LR Philipp Achammer schichte voraus, dass man den Antrag ablehnen werde und ergänzte u.a., man solle in der Aula keine Schattengefechte führen und sich nicht gegenseitig bezichtigen, wer Gewalt ernster nehme. Alle “hier” anwesenden wären gegen jede Form von Gewalt und dafür, dass Gewalt nach dem Gesetz verfolgt und geahndet wird. Es seien pauschale Aussagen gemacht worden, die nicht korrekt sei und die man nicht stehen lassen könne. Man solle das, was gute Klicks bringe, bleiben lassen, wenn es nicht den Tatsachen entsprechen. Konfliktvermeidung und gewaltfreie Kommunikation werde bereits ab dem Kindergarten gemacht. Es werde bereits mehr gemacht als im Antrag vorgeschlagen. Man wolle nicht allen pauschal vorschlagen, was zu machen sei, sondern überlasse dies, den Verantwortlichen vor Ort. Man solle sich für Gewaltbekämpfung in jeglicher Form und für Zivilcourage einsetzen.
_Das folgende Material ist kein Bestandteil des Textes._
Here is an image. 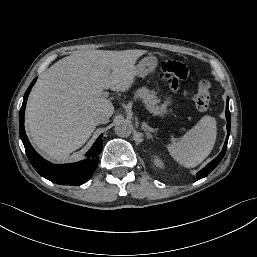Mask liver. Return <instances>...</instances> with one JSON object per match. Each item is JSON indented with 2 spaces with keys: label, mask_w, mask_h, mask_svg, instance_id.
I'll list each match as a JSON object with an SVG mask.
<instances>
[{
  "label": "liver",
  "mask_w": 257,
  "mask_h": 257,
  "mask_svg": "<svg viewBox=\"0 0 257 257\" xmlns=\"http://www.w3.org/2000/svg\"><path fill=\"white\" fill-rule=\"evenodd\" d=\"M145 50L77 52L54 63L32 89L26 107L28 135L51 159L79 149L96 128L99 114L114 112L104 89L127 91L135 63Z\"/></svg>",
  "instance_id": "liver-1"
}]
</instances>
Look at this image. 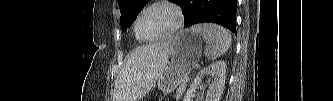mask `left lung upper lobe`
I'll return each instance as SVG.
<instances>
[{"label": "left lung upper lobe", "mask_w": 333, "mask_h": 101, "mask_svg": "<svg viewBox=\"0 0 333 101\" xmlns=\"http://www.w3.org/2000/svg\"><path fill=\"white\" fill-rule=\"evenodd\" d=\"M149 0H118L121 17L120 24L122 31H126V29L130 26V24L135 20L138 13L141 11L143 6ZM178 5H180V1L182 0H170Z\"/></svg>", "instance_id": "5c2ea615"}]
</instances>
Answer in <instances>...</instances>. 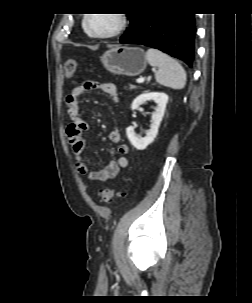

Hannes Rabensteiner (Süd-Tiroler Freiheit) verwehrte sich u.a. gegen Kritik an einigen Aussagen und betonte, der LH habe im Zusammenhang mit der Bürgerversammlung in Villanders eine Lüge verbreitet.
Brigitte Foppa (Grüne) unterstrich u.a., dass es Dinge gebe, die man stehen lassen müsse, auch wenn man damit nicht einverstanden sei.
Jürgen Wirth Anderlan (JWA Wirth Anderlan), Einbringer des Antrages, berichtete u.a., dass er mit etwa 15 Lehrern gesprochen habe, in deren Schulen nichts gemacht werde - dabei sei gesagt worden, es werde schon überall gemacht. Man lebe in einer “Demokratiesimulation”, in der es nur um Macht und Posten gehe. Man solle weiterhin Beton anrühren, damit die Brandmauer Ziegel für Ziegel höher werden könne. Eine Brandmauer sei nur etwas für Feiglinge und Demokratiefeinde.
Der Beschlussantrag Nr. 295/25 wurde mit 7 Ja- und 24 Nein-Stimmen sowie 2 Enthaltungen abgelehnt.